Os Justiceiros I

Série nova no Blog. Qualquer semelhança com fatos é mera coincidência.

Foi como a cena clássica do cinema.  De repente um alvoroço na rua em frente ao fórum.  “Ele está saindo” comentam.  Fotógrafos preparam suas câmeras.  Cinegrafistas se aproximam.  Repórteres preparam as perguntas empunhando seus microfones.

Na frente vinha o advogado dizendo que seu cliente não falaria nada.  Atrás, pai e filho.  O filho, réu protegido pelo pai.  Ignorando a declaração do advogado os jornalistas insistiam em fazer perguntas.  Havia grande concentração de populares atrás.  Uma chuva de vaias quando pai e filho passaram.  A polícia criara um cordão de isolamento.

Já dentro do carro da família, o filho saca o celular.  Seus amigos ligavam querendo saber do desfecho.  O que estava na linha perguntou:

– E aí?
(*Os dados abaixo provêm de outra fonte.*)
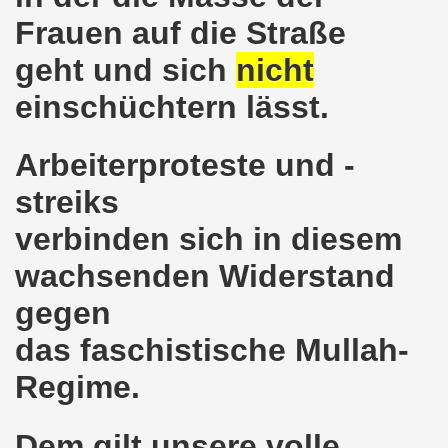
Frauen auf die Straße
nkirchen am 14.03.2022: Wir müssen alles tun, um einen W
geht und sich
nicht
er Montagsdemo-Bewegung am 14.03.2022 - stärken wir den
einschüchtern lässt.
kirchen am 28.02.2022 - breiter Protest und breiter Wide
Arbeiterproteste und -
irchen ruft auf am 28.02.2022 zum Tag des Widerstands: Ge
streiks
o-Bewegung am 14. Februar 2022 in der Innenstadt Gelsen
verbinden sich in diesem
von der 740. Gelsenkirchener Montagsdemo-Bewegung zum Ja
wachsenden Widerstand
enkirchen macht im neuen Jahr 2022 am 10.01.2022 eige
gegen
nkirchen am 13.12.2021 nimmt Ampel-Koalition unter die
das faschistische Mullah-
Regime.
dgebung am 06.12.2021 in Halle an der Saale Contra Beweg
mo-Bewegung am 08.11.2021 im Zeichen des Kampfs zur Re
Dem gilt unsere volle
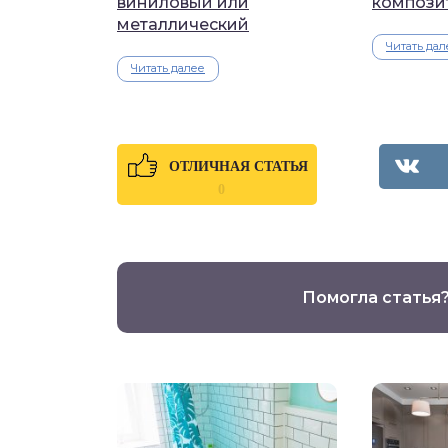
виниловый или
компози
металлический
Читать дал
Читать далее
ОТЛИЧНАЯ СТАТЬЯ
0
Помогла статья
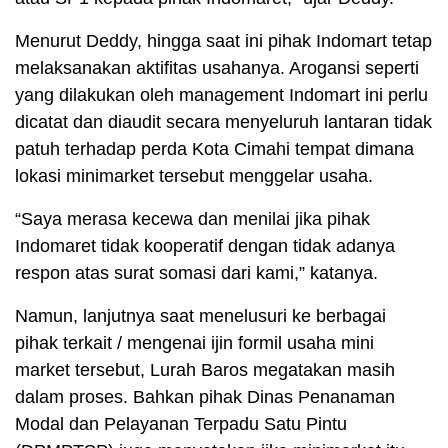
Menurut Deddy, hingga saat ini pihak Indomart tetap
melaksanakan aktifitas usahanya. Arogansi seperti
yang dilakukan oleh management Indomart ini perlu
dicatat dan diaudit secara menyeluruh lantaran tidak
patuh terhadap perda Kota Cimahi tempat dimana
lokasi minimarket tersebut menggelar usaha.
“Saya merasa kecewa dan menilai jika pihak
Indomaret tidak kooperatif dengan tidak adanya
respon atas surat somasi dari kami,” katanya.
Namun, lanjutnya saat menelusuri ke berbagai
pihak terkait / mengenai ijin formil usaha mini
market tersebut, Lurah Baros megatakan masih
dalam proses. Bahkan pihak Dinas Penanaman
Modal dan Pelayanan Terpadu Satu Pintu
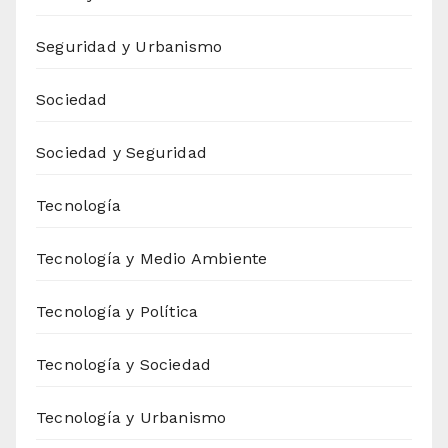
Seguridad y Urbanismo
Sociedad
Sociedad y Seguridad
Tecnología
Tecnología y Medio Ambiente
Tecnología y Política
Tecnología y Sociedad
Tecnología y Urbanismo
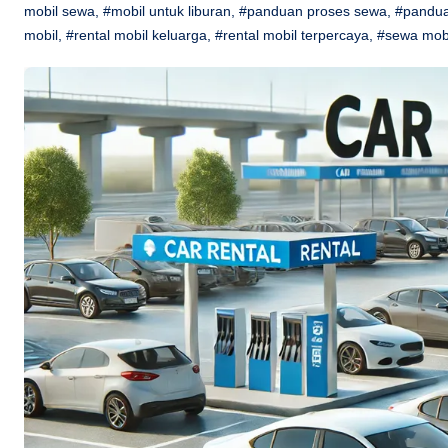
mobil sewa
,
#mobil untuk liburan
,
#panduan proses sewa
,
#pandua
mobil
,
#rental mobil keluarga
,
#rental mobil terpercaya
,
#sewa mob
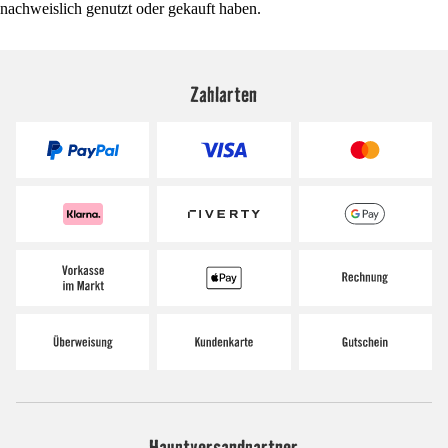
nachweislich genutzt oder gekauft haben.
Zahlarten
Hauptversandpartner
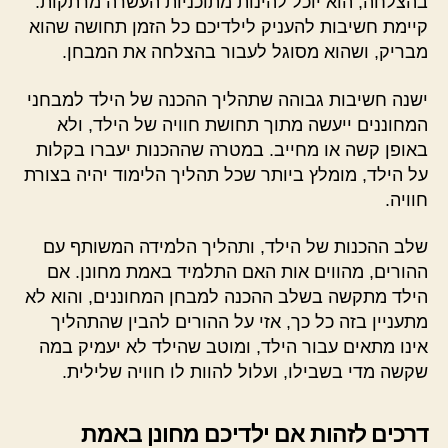
בהצלחה, הוא יוכל להינות מתוכניות העשרה מרתקות.
קיימת חשיבות להעניק לילדיכם כל הזמן תחושה שהוא
מבריק, ושהוא מסוגל לעבור בהצלחה את המבחן.
ישנה חשיבות גבוהה שתהליך ההכנה של הילד למבחני
המחוננים ייעשה מתוך תחושת חוויה של הילד, ולא
באופן קשה או מחייב. במטרה שההכנות יעברו בקלות
על הילד, מומלץ ביותר שכל תהליך הלימוד יהיה בצורת
חוויה.
שלב ההכנות של הילד, ותהליך הלמידה המשותף עם
ההורים, מהווים אות האם התלמיד באמת מחונן. אם
הילד מתקשה בשלב ההכנה למבחן המחוננים, והוא לא
מתעניין בזה כל כך, אזי על ההורים להבין שהתהליך
אינו מתאים עבור הילד, ומוטב שהילד לא יעמיק במה
שקשה מדי בשבילו, ועלול להוות לו חוויה שלילית.
דרכים לזהות אם ילדיכם מחונן באמת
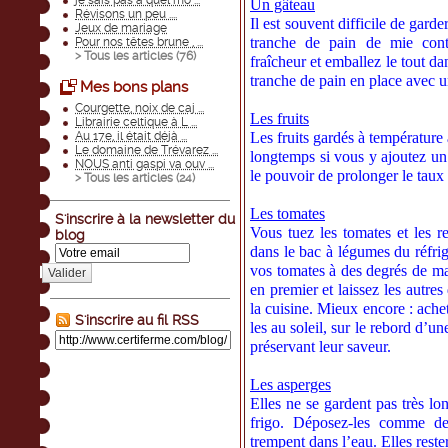
je sais pas à quel mo ...
Un gâteau
Révisons un peu ....
Il est souvent difficile de gar
Jeux de mariage
tranche de pain de mie cont
Pour nos têtes brune , ...
> Tous les articles (
76
)
fraîcheur et emballez le tout d
tranche de pain en place avec u
Mes bons plans
Courgette, noix de caj ...
Les fruits
Librairie celtique à L ...
Au 17e, il était déjà ...
Les fruits gardés à température
Le domaine de Trévarez ...
longtemps si vous y ajoutez un
NOUS anti gaspi va ouv ...
le pouvoir de prolonger le taux 
> Tous les articles (
24
)
Les tomates
S'inscrire à la newsletter du
Vous tuez les tomates et les 
blog
dans le bac à légumes du réfri
vos tomates à des degrés de ma
Valider
en premier et laissez les autres
la cuisine. Mieux encore : ache
S'inscrire au fil RSS
les au soleil, sur le rebord d’un
préservant leur saveur.
Les asperges
Elles ne se gardent pas très lon
frigo. Déposez-les comme de
trempent dans l’eau. Elles reste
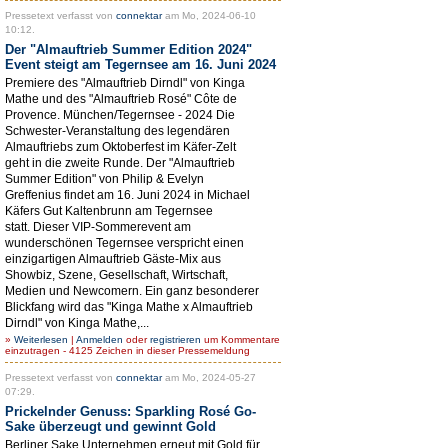
Pressetext verfasst von
connektar
am Mo, 2024-06-10
10:12.
Der "Almauftrieb Summer Edition 2024"
Event steigt am Tegernsee am 16. Juni 2024
Premiere des "Almauftrieb Dirndl" von Kinga
Mathe und des "Almauftrieb Rosé" Côte de
Provence. München/Tegernsee - 2024 Die
Schwester-Veranstaltung des legendären
Almauftriebs zum Oktoberfest im Käfer-Zelt
geht in die zweite Runde. Der "Almauftrieb
Summer Edition" von Philip & Evelyn
Greffenius findet am 16. Juni 2024 in Michael
Käfers Gut Kaltenbrunn am Tegernsee
statt. Dieser VIP-Sommerevent am
wunderschönen Tegernsee verspricht einen
einzigartigen Almauftrieb Gäste-Mix aus
Showbiz, Szene, Gesellschaft, Wirtschaft,
Medien und Newcomern. Ein ganz besonderer
Blickfang wird das "Kinga Mathe x Almauftrieb
Dirndl" von Kinga Mathe,...
»
Weiterlesen
|
Anmelden
oder
registrieren
um Kommentare
einzutragen - 4125 Zeichen in dieser Pressemeldung
Pressetext verfasst von
connektar
am Mo, 2024-05-27
07:29.
Prickelnder Genuss: Sparkling Rosé Go-
Sake überzeugt und gewinnt Gold
Berliner Sake Unternehmen erneut mit Gold für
Inocente?

O filho deu uma risada.

– Inocente não, peguei culposo.  O dr. Ribeiro aqui conseguiu botar pena alternativa.  Duzentas cestas básicas…  só pagar isso e pronto.  Amanhã meu pai disse que vai botar o setor de compras da firma pra resolver isso.  Depois entrega em qualquer orfanato aí e pronto.

– Ah então tranqüilo…  E o possante?

– Tá na pintura.  Demorou pra chegar as peças porque não tinha no Brasil.  Mas agora já tá instalado, só tá pintando.  Semana que vem tô com ele de novo.  Meu pai já deixou o cheque com eles lá, daí tá tudo resolvido.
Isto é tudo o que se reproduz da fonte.